Выбрать главу

— Нашему народу это объяснит многое... — сказал мне тот раз Аргези.

Непросто было перейти от этой темы к иным, какие обычно составляли содержание наших бесед с поэтом. Помнится, Аргези очень интересно говорил о прозе, написанной поэтами, многократ возвращаясь к роману, который написал сам, — по-моему, это была «Лина». Его мысль развивалась так: поэт во власти настроения, прозаик — сюжета и образа. Но одного и другого роднит мысль. Проза поэта эмоциональна и философична, но характеры в ней иногда контурны, а сюжет лишь намечен. Конечно, есть исключения, но только тогда, когда поэт смотрит на свою прозу открытыми глазами, видя достоинства и, пожалуй, недостатки.

— Размер и рифма делают даже обыденную мысль эффектной — мысль одета в такое платье, которым прозаик может и не располагать, — говорил Аргези. — Поэтому у прозаика вся надежда на достоинство самой мысли. Для поэта писать прозу — значит обнаружить главное — способность нести мысль...

Конечно, слова эти были в чем-то к поэтам критичны, а если учесть, что их произносит поэт, то самокритичны, но они трижды были характерны для Аргези — он ведь и прежде был в своих суждениях прям.

Возвратившись в Румынию, он, как бы продолжая нашу беседу на Воровского, 52, прислал мне свой роман.

Мы только что отметили столетие со дня рождения Аргези. В полном соответствии со значимостью поэта столетие Аргези отмечается ЮНЕСКО как явление мировое. Кстати, к столетию вышла у нас большая книга о поэте — я говорю о работе Феодосии Видрашку. Конечно, о румынском поэте в Советской стране широко писали и прежде, как много и плодотворно публиковалось поэтическое наследие Аргези, но книга Ф. Видрашку является первой у нас, в которой сделана попытка воссоздать путь Аргези, формирование его взглядов на литературу и призвание поэта в пей. Есть немалый смысл в том, что все это обращено к Тудору Аргези, одному из самых значительных поэтов современности, нашему, смею думать, убежденному другу.

УЭСТ

Если бы не имя человека, вряд ли это событие могло привлечь внимание большого города. На далекой дорожке Гайд-парка, пустынной в послеобеденный час, упал человек, сраженный сердечным ударом. Умер Эдлай Стивенсон, государственный деятель и дипломат, представитель США в Организации Объединенных Наций.

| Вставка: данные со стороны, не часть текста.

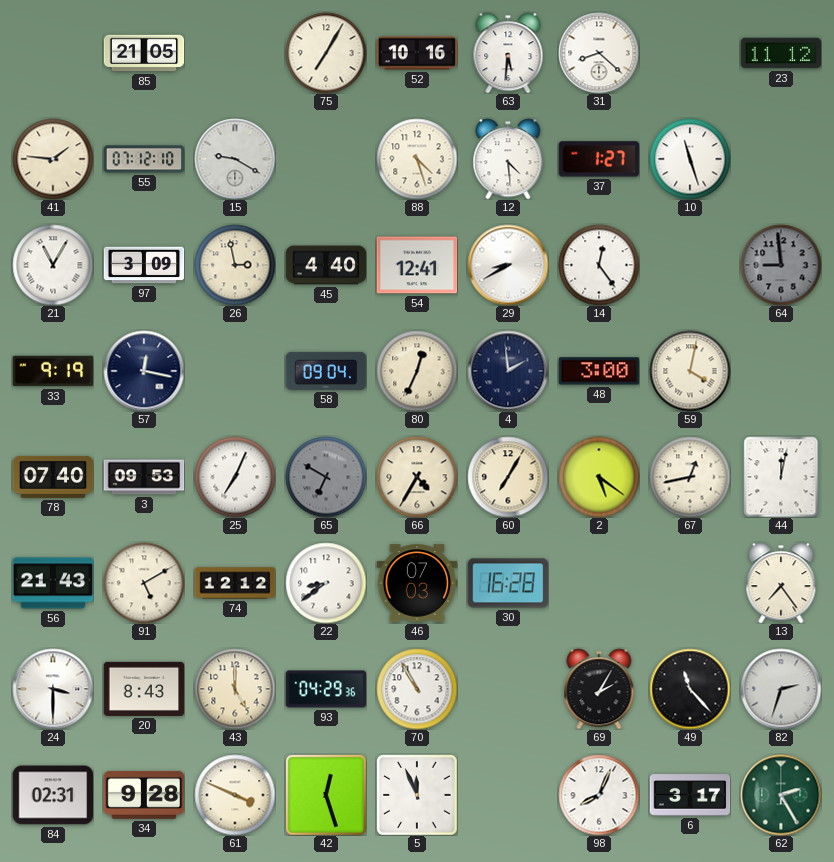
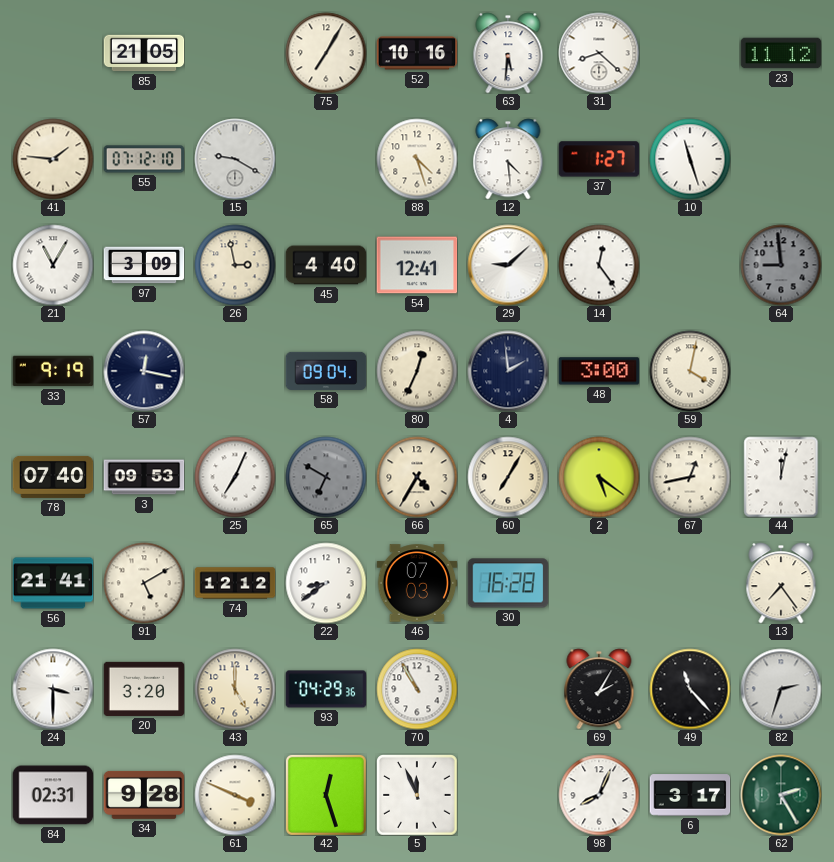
29: 8:40 -> 9:08
56: 21:43 -> 21:41
20: 8:43 -> 3:20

Я был в эти дни в Лондоне и ночью пошел на знаменитый Спикинг-корнер в том же Гайд-парке, где большой город, не очень оглядываясь на прессу, толковал события дня. Здесь все было по-английски: стоял полицейский, чуть опершись о железный столб, такой же, как этот столб, неколебимо высокий и молчаливый. Было много господ с зонтиками — весь день собирался дождь. Были женщины с корзинами, очевидно матери семейства, зашедшие сюда по дороге из магазина. Было много парней в куртках и свитерах — по виду студентов или рабочих, — надо отдать им должное, они вели себя наиболее безбоязненно. Но, пожалуй, большую часть этой разноликой толпы составляли те, кого и по сей день здесь зовут цветными, — никогда население великого города не было так интернационально, как сегодня. В то время как белые говорили, взобравшись на ящик или обхватив телеграфный столб, цветные молчали.

На металлической корзине, поставленной вверх дном, поместился юноша. Видно, парень говорил давно — он охрип и взмок. Его свитер был снят и закинут за спину — рукава, завязанные накрест, свешивались на грудь. Толпа, окружившая юного оратора, кипела. Возгласы одобрения сменялись бранью. «Нет, ты скажи, кто твой отец?» — кричал ему господин с зонтиком, которому юный оратор, пожалуй, годился во внуки. Парень говорил о Стивенсоне, говорил о том, в сколь ложное положение тот себя поставил, став представителем США в ООН, и как нелегко было ему оправдать американскую позицию, когда речь шла о Конго, Кубе и Вьетнаме.